If the Court accepts the government’s arguments on timing, they could sidestep the definition of statelessness issue altogether. It is to be sincerely hoped however that they do not leave the Court of Appeal’s ruling on the ambit of ‘de jure’ statelessness to stand as their approach would seriously undermine international legal protection. It is normally unlawful to make people stateless – so it is populations in countries with the worst human rights records and the worst rule of law that need most protection. The Open Society Justice Initiative, who intervened in the case, pointed out that, if only “lawful statelessness” counts, it is those people who will have least chance of accessing the protection afforded to stateless people when they are denied citizenship.
Does EU Law apply?
Perhaps the most politically sensitive question the court was asked was whether EU law provides rights that can prevent or protect against deprivation of citizenship. (You can imagine the headlines!)

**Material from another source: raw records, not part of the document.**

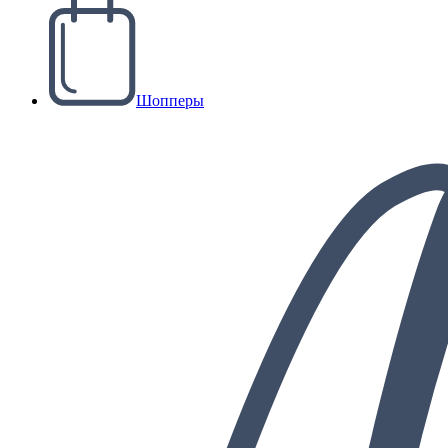
Шопперы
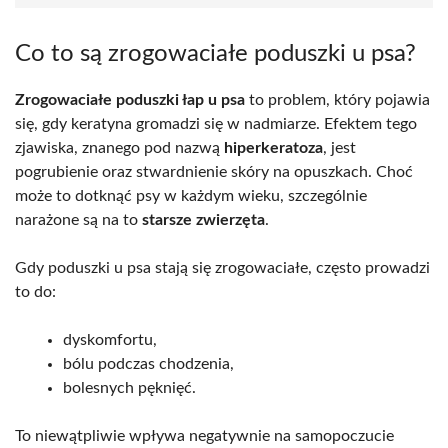
Co to są zrogowaciałe poduszki u psa?
Zrogowaciałe poduszki łap u psa
to problem, który pojawia
się, gdy keratyna gromadzi się w nadmiarze. Efektem tego
zjawiska, znanego pod nazwą
hiperkeratoza
, jest
pogrubienie oraz stwardnienie skóry na opuszkach. Choć
może to dotknąć psy w każdym wieku, szczególnie
narażone są na to
starsze zwierzęta
.
Gdy poduszki u psa stają się zrogowaciałe, często prowadzi
to do:
dyskomfortu,
bólu podczas chodzenia,
bolesnych pęknięć.
To niewątpliwie wpływa negatywnie na samopoczucie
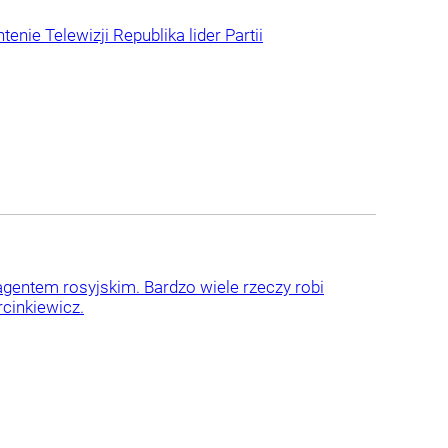
nie Telewizji Republika lider Partii
 agentem rosyjskim. Bardzo wiele rzeczy robi
cinkiewicz.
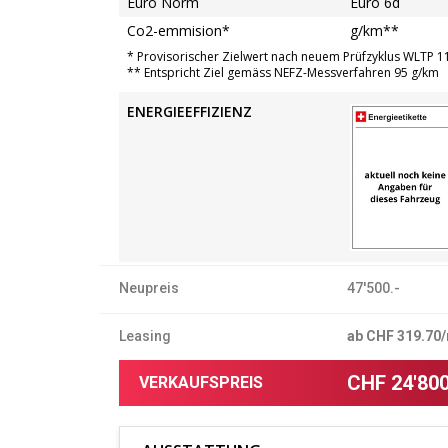
Euro Norm
Euro 6d
Co2-emmision*
g/km**
* Provisorischer Zielwert nach neuem Prüfzyklus WLTP 1
** Entspricht Ziel gemäss NEFZ-Messverfahren 95 g/km
ENERGIEEFFIZIENZ
Neupreis
47'500.-
Leasing
ab CHF
319.70
/
CHF 24'800
VERKAUFSPREIS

The principal arguments were about the ambit of EU law itself. The Court of Appeal in G1 held that individuals being deprived of nationality could not rely on EU law where there was no ‘actual attempted or purported exercise of any right conferred by EU law’ – the most obvious of which would be Free Movement Rights.
In ‘G1: the re-match’ B2 relied on the well-known case of Zambrano, to argue that EU citizenship imports freestanding rights which are not dependent on a cross-border element. Hugh Southey QC argued that it did not matter that B2 was not exercising free movement rights: his right as an EU citizen to exercise them in the future must still be protected. He also relied on Rottman v Friestaat Bayern, in which the CJEU held that deprivation of citizenship comes within the scope of EU law because citizenship of the EU is intended to be a fundamental status.

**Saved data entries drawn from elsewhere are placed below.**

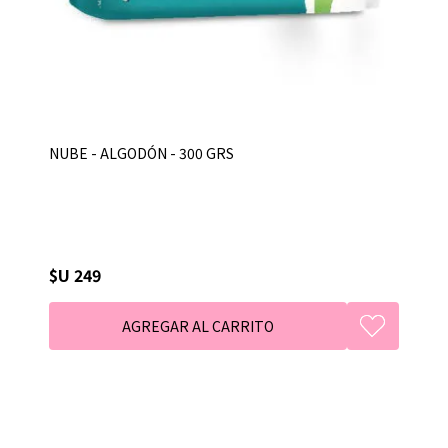
NUBE - ALGODÓN - 300 GRS
$U 249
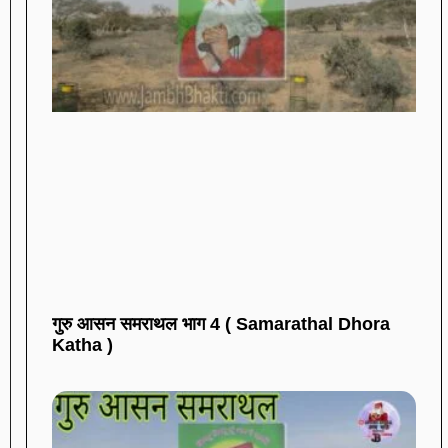
गुरु आसन समराथल भाग 4 ( Samarathal Dhora
Katha )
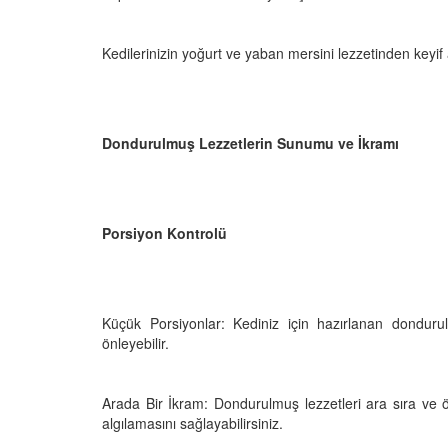
Kedilerinizin yoğurt ve yaban mersini lezzetinden keyif 
Dondurulmuş Lezzetlerin Sunumu ve İkramı
Porsiyon Kontrolü
Küçük Porsiyonlar: Kediniz için hazırlanan dondurul
önleyebilir.
Arada Bir İkram: Dondurulmuş lezzetleri ara sıra ve ö
algılamasını sağlayabilirsiniz.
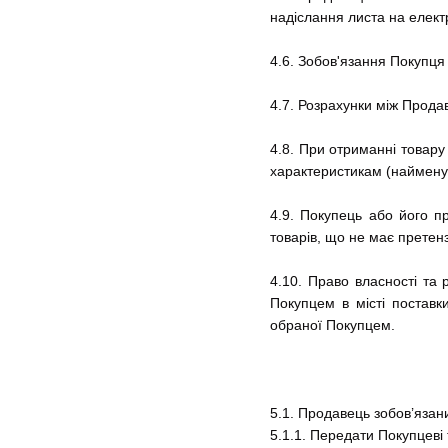
надіслання листа на елек
4.6. Зобов'язання Покупц
4.7. Розрахунки між Прода
4.8. При отриманні товару
характеристикам (найменува
4.9. Покупець або його п
товарів, що не має претенз
4.10. Право власності та
Покупцем в місті поставк
обраної Покупцем.
5.1. Продавець зобов’язан
5.1.1. Передати Покупцеві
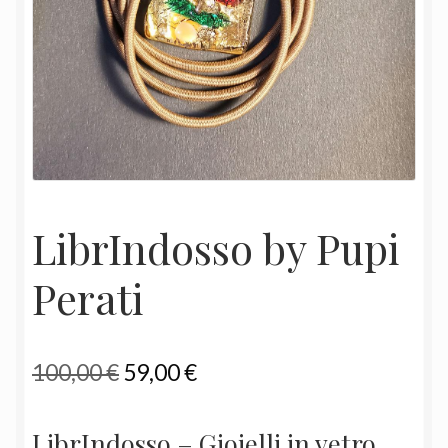
LibrIndosso by Pupi
Perati
Il
Il
100,00
€
59,00
€
prezzo
prezzo
LibrIndosso – Gioielli in vetro
originale
attuale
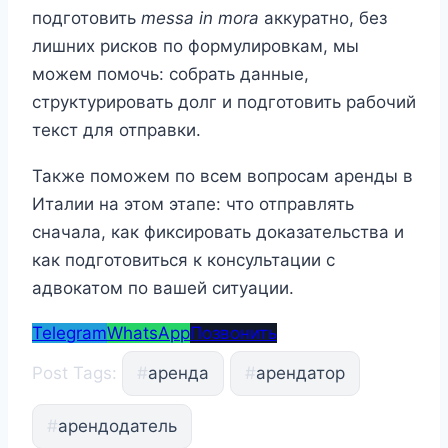
подготовить
messa in mora
аккуратно, без
лишних рисков по формулировкам, мы
можем помочь: собрать данные,
структурировать долг и подготовить рабочий
текст для отправки.
Также поможем по всем вопросам аренды в
Италии на этом этапе: что отправлять
сначала, как фиксировать доказательства и
как подготовиться к консультации с
адвокатом по вашей ситуации.
Telegram
WhatsApp
Позвонить
Post Tags:
#
аренда
#
арендатор
#
арендодатель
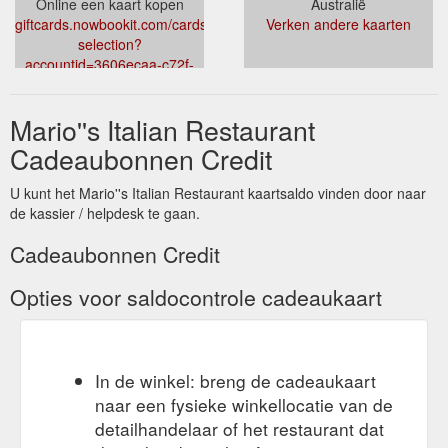
Online een kaart kopen
Australië
giftcards.nowbookit.com/cards/card-
Verken andere kaarten
selection?
accountid=3606ecaa-c72f-
4543-99b6-
7cda18fb1e0d&venueid=1029&theme=light&accent=75,174,79
Mario''s Italian Restaurant
Cadeaubonnen Credit
U kunt het Mario''s Italian Restaurant kaartsaldo vinden door naar
de kassier / helpdesk te gaan.
Cadeaubonnen Credit
Opties voor saldocontrole cadeaukaart
In de winkel: breng de cadeaukaart
naar een fysieke winkellocatie van de
detailhandelaar of het restaurant dat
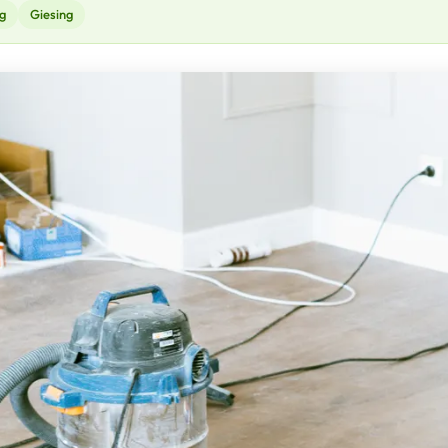
g
Giesing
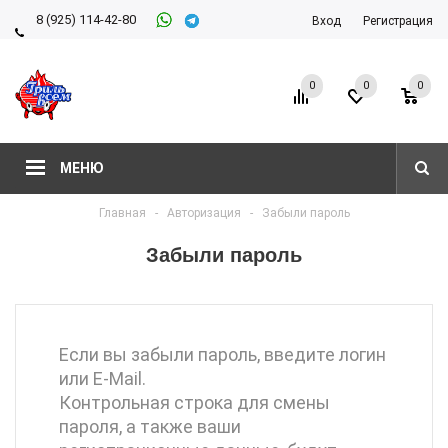
8 (925) 114-42-80
Вход
Регистрация
8 (927) 911-22-66
0
0
0
МЕНЮ
Главная
-
Авторизация
-
Забыли пароль
Забыли пароль
Если вы забыли пароль, введите логин
или E-Mail.
Контрольная строка для смены
пароля, а также ваши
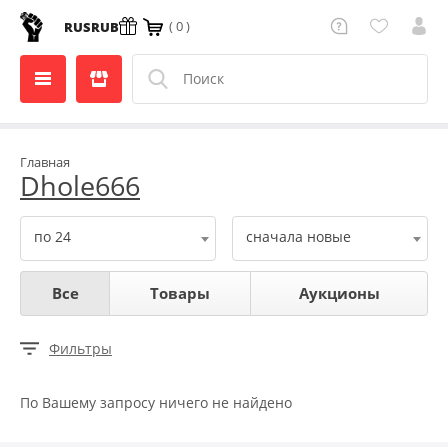
( 0 )
RUS
RUB
Главная
Dhole666
по 24
сначала новые
Все
Товары
Аукционы
Фильтры
По Вашему запросу ничего не найдено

Interestingly, the Respondent did not argue that Rottman was wrongly decided, but sought to distinguish the case on the basis that Mr Rottman had been a citizen of another EU member state in the past. The government therefore seems to concede that EU citizenship does import freestanding rights. The argument that exercise membership of an EU state was significant did not seem particularly compelling to the Court.
If EU law can be relied upon by individuals being stripped of their nationality, they could then benefit from increased procedural safeguards such as enhanced disclosure under ZZ v Secretary of State. Perhaps more importantly, they would also be able invoke proportionality principles. B2 sought to argue that deprivation of nationality is always disproportionate where it would result in statelessness and loss of EU citizenship, particularly where there are less onerous means of addressing national security concerns, such as those under the Terrorism Prevention and Investigation Measures Act 2011.

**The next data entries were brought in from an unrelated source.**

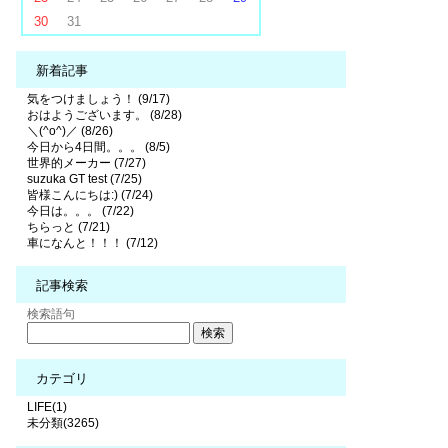
30
31
新着記事
気をつけましょう！ (9/17)
おはようございます。 (8/28)
＼(^o^)／ (8/26)
今日から4日間。。。 (8/5)
世界的メーカー (7/27)
suzuka GT test (7/25)
皆様こんにちは:) (7/24)
今日は。。。 (7/22)
ちらっと (7/21)
車になんと！！！ (7/12)
記事検索
検索語句
カテゴリ
LIFE(1)
未分類(3265)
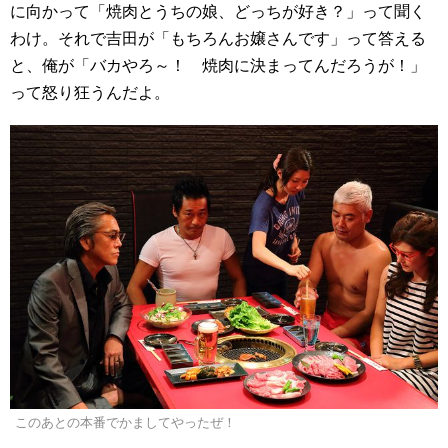
に向かって「焼肉とうちの娘、どっちが好き？」って聞く
わけ。それで吉田が「もちろんお嬢さんです」って答える
と、俺が「バカやろ～！ 焼肉に決まってんだろうが！」
って怒り狂うんだよ。
このあとの本番でかましてやったぜ！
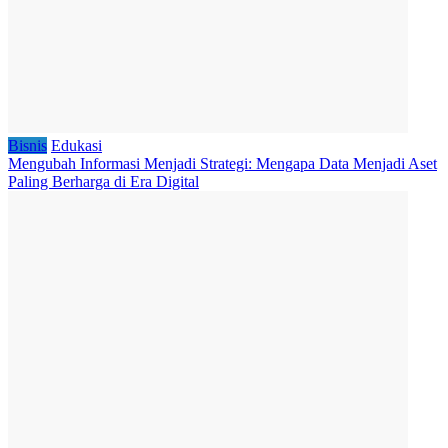
Bisnis
Edukasi
Mengubah Informasi Menjadi Strategi: Mengapa Data Menjadi Aset
Paling Berharga di Era Digital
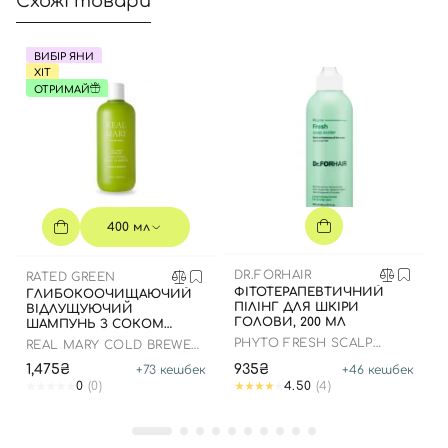
Схожі товари
ВИБІР ЯНИ
ХІТ
ОТРИМАЙ
400 мл
DR.FORHAIR
RATED GREEN
ФІТОТЕРАПЕВТИЧНИЙ
ГЛИБОКООЧИЩАЮЧИЙ
ПІЛІНГ ДЛЯ ШКІРИ
ВІДЛУЩУЮЧИЙ
ГОЛОВИ, 200 МЛ
ШАМПУНЬ З СОКОМ
РОЗМАРИНУ, 400 МЛ
PHYTO FRESH SCALP
REAL MARY COLD BREWED
SCALER
ROSEMARY EXFOLIATING
1,475₴
935₴
+
73
кешбек
+
46
кешбек
SCALP SHAMPOO
0
(0)
4.50
(4)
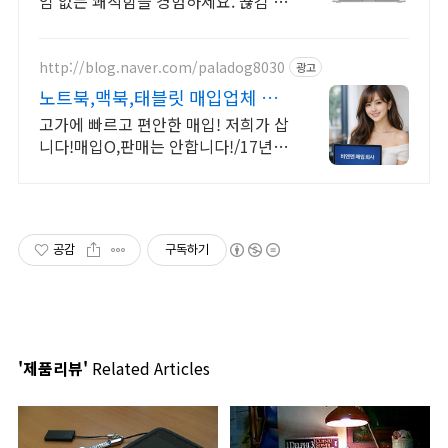
임 없는 쾌적함을 경험하세요. 끊김 없
는 작업 환경! 파워풀한 노트북, 쿠팡
에서 만나보세요.
http://blog.naver.com/paladog8030
광고
노트북,맥북,태블릿 매입업체 고
가 매입 회사
고가에 빠르고 편안한 매입! 저희가 삽
니다!매입O,판매는 안합니다!/17년된
회사 저희가 고객님의 노트북/맥북/태
블릿PC(2015년식이후)를 삽니다!매
입해요/판매X
공감
구독하기
'제품리뷰'
Related Articles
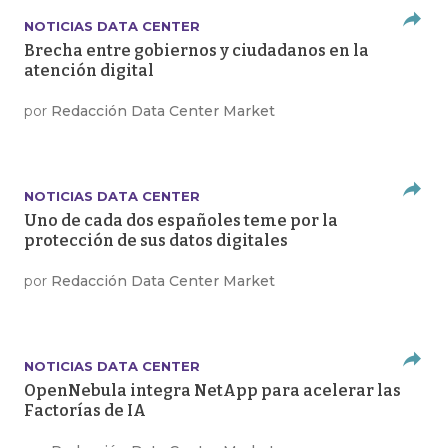
NOTICIAS DATA CENTER
Brecha entre gobiernos y ciudadanos en la
atención digital
por
Redacción Data Center Market
NOTICIAS DATA CENTER
Uno de cada dos españoles teme por la
protección de sus datos digitales
por
Redacción Data Center Market
NOTICIAS DATA CENTER
OpenNebula integra NetApp para acelerar las
Factorías de IA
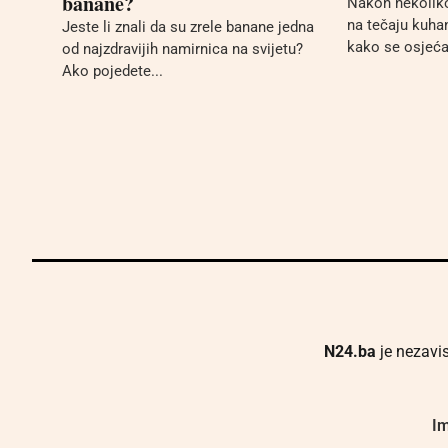
banane?
Nakon nekoliko
na tečaju kuhanj
Jeste li znali da su zrele banane jedna
kako se osjećaj
od najzdravijih namirnica na svijetu?
Ako pojedete...
N24.ba
je nezavis
Im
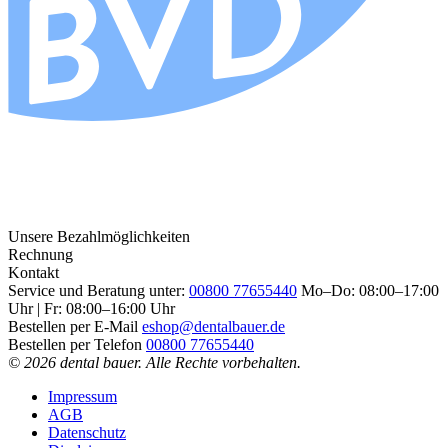
Unsere Bezahlmöglichkeiten
Rechnung
Kontakt
Service und Beratung unter:
00800 77655440
Mo–Do: 08:00–17:00
Uhr | Fr: 08:00–16:00 Uhr
Bestellen per E-Mail
eshop@dentalbauer.de
Bestellen per Telefon
00800 77655440
© 2026 dental bauer. Alle Rechte vorbehalten.
Impressum
AGB
Datenschutz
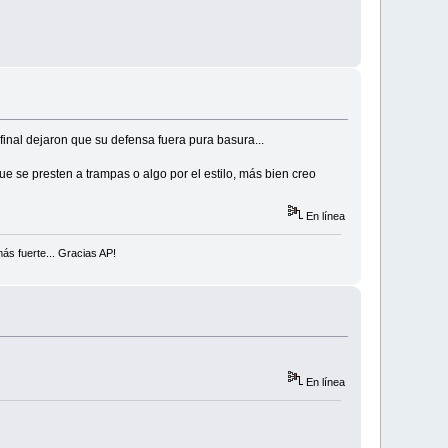
final dejaron que su defensa fuera pura basura...
que se presten a trampas o algo por el estilo, más bien creo
En línea
ás fuerte... Gracias AP!
En línea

Given their Lordship’s response to the ‘timing’ arguments and the government’s concession that Rottman was rightly decided, the most likely outcome at this stage seems to be a CJEU reference concerning the ambit of EU law. B2 may therefore be in the UK for a long while yet.
The Appellant was represented by JD Spicer Zeb, instructing Hugh Southey QC (Matrix) and Alex Burrett (1 Gray’s Inn Square). Robin Tam QC (Temple Gardens), Tim Eike QC (Essex Court) and Melanie Cumberland (6KBW) acted for the Secretary of State.